The RP can in no way be described as a fugitive as he left Croatia 10 years ago without any knowledge that he was wanted for questioning and indeed returned there regularly to visit his family there until his passport expired last year. Indeed it was only after he went to renew his Croatian passport earlier this year, and was told that he could not have a new one, that he was aware that he had any problems with the Croatian authorities.
The RP strenuously denies any wrongdoing in this case and is keen to assist the Croatian authorities by answering their questions in interview.
He now has a lawyer acting for him in Croatia.
He is in full-time work in the UK and is supporting his partner.
He is on bail and complying with all his conditions.
In all the circumstances please can the views of the Croatian authorities be sought as a matter of urgency regarding an alternative way to progress this matter which may render the EAW unnecessary and with which Mr Terzic is keen to cooperate…”

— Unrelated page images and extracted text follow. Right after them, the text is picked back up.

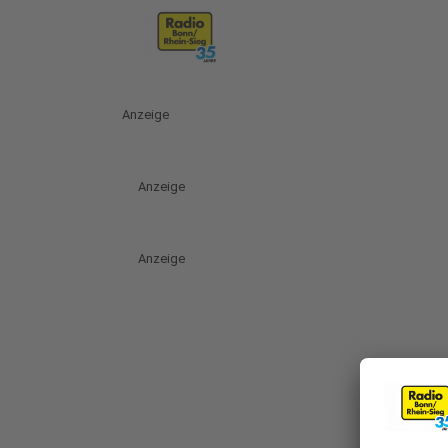
Anzeige
Anzeige
Anzeige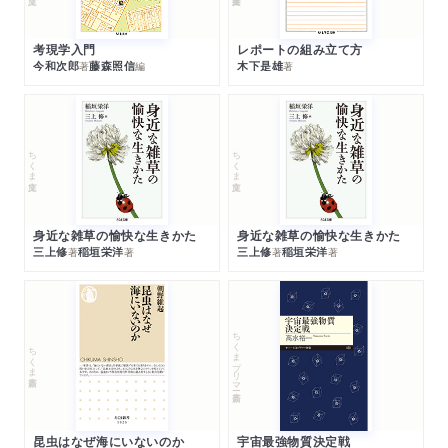
考現学入門
レポートの組み立て方
今和次郎
藤森照信
木下是雄
著
編
著
ちくま文庫
ちくま文庫
身近な雑草の愉快な生きかた
身近な雑草の愉快な生きかた
三上修
稲垣栄洋
三上修
稲垣栄洋
著
著
著
著
ちくまプリマー新書
ちくま新書
昆虫はなぜ海にいないのか
宇宙最強物質決定戦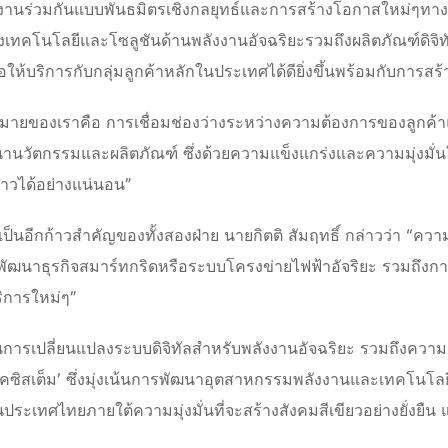
นร่วมกันแบบพันธมิตรเชิงกลยุทธ์และการสร้างโอกาสใหม่ๆทางธุร
เทคโนโลยีและโซลูชันด้านพลังงานอัจฉริยะรวมถึงผลิตภัณฑ์ดิจิทัล ซึ
ให้บริการกับกลุ่มลูกค้าหลักในประเทศได้ดียิ่งขึ้นพร้อมกับการสร้า
าหมายของเราคือ การเชื่อมช่องว่างระหว่างความต้องการของลูกค้า
นวัตกรรมและผลิตภัณฑ์ ซึ่งด้วยความแข็งแกร่งและความมุ่งมั่น
่าวได้อย่างแน่นอน”
เป็นอีกก้าวสำคัญของทั้งสองฝ่าย นายกิตติ สัมฤทธิ์ กล่าวว่า “ควา
กันพัฒนาธุรกิจสมาร์ทกริดหรือระบบโครงข่ายไฟฟ้าอัจริยะ รวมถึง
ริการใหม่ๆ”
ันการเปลี่ยนแปลงระบบดิจิทัลสำหรับพลังงานอัจฉริยะ รวมถึงควา
โคซิสเต็ม’ ซึ่งมุ่งเน้นการพัฒนาอุตสาหกรรมพลังงานและเทคโนโลย
ในประเทศไทยภายใต้ความมุ่งมั่นที่จะสร้างสังคมสีเขียวอย่างยั่งย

Mr Cooper submits that these factors further reduce the public interest in extradition in this particular case. As such it is a matter that should be taken into account in the Article 8 balancing exercise. Mr Cooper made clear that the Appellant is not pursuing a ground of appeal pursuant to s.21A(i)(b) of the 2003 Act, but only the s.14 and Article 8 grounds. He reminded me that the threshold for disproportionality for the purposes of Article 8 is lower than that for oppression under s.14 (see Lysiak v District Court in Torun, Poland [2015] EWHC 3098 (Admin), per Burnett LJ (as he then was) at para 33).
The Judge did consider the Appellant’s offer to be interviewed as one of the factors in favour of extradition being refused (Ruling, para 57(iii)). However, the Judge (when doing so in the context of s.21A(3)(c)) expressed the view (Ruling, para 59):
“…I am satisfied … that the Judicial Authority has properly considered, and rejected, the request made for interview on [Mr Terzic’s] behalf. Croatia has confirmed that it wishes to proceed with this request for extradition and I do not consider that less coercive measures – short of extradition – appropriately exist in this case (see also Volle v Germany
This was a conclusion that the Judge was entitled to reach on the evidence.
I have had particular regard to the fact that this is an accusation warrant, there has been very significant delay of more than 10 years between the date of the alleged offence and the Appellant’s arrest, at least 7 years of which cannot be laid at the door of the Appellant. However, I do not consider that the judge erred in the Article 8 balancing exercise he conducted. He had proper regard to the factors said to be in favour of extradition being granted and to the factors said to be in favour of extradition being refused. In my view he made the findings that he was entitled to on the evidence and I am not persuaded that his conclusion that it would not be a disproportionate interference with the Article 8 rights of the Appellant for extradition to be ordered is wrong.
In my view the judge did not err in finding that the Appellant’s extradition is not a
disproportionate interference in his and his family’s rights under Article 8 ECHR.
Conclusion
For the reasons I have given, neither of these grounds of appeal is made out. The decision of the judge is not, in my view, wrong. Accordingly, this appeal is dismissed.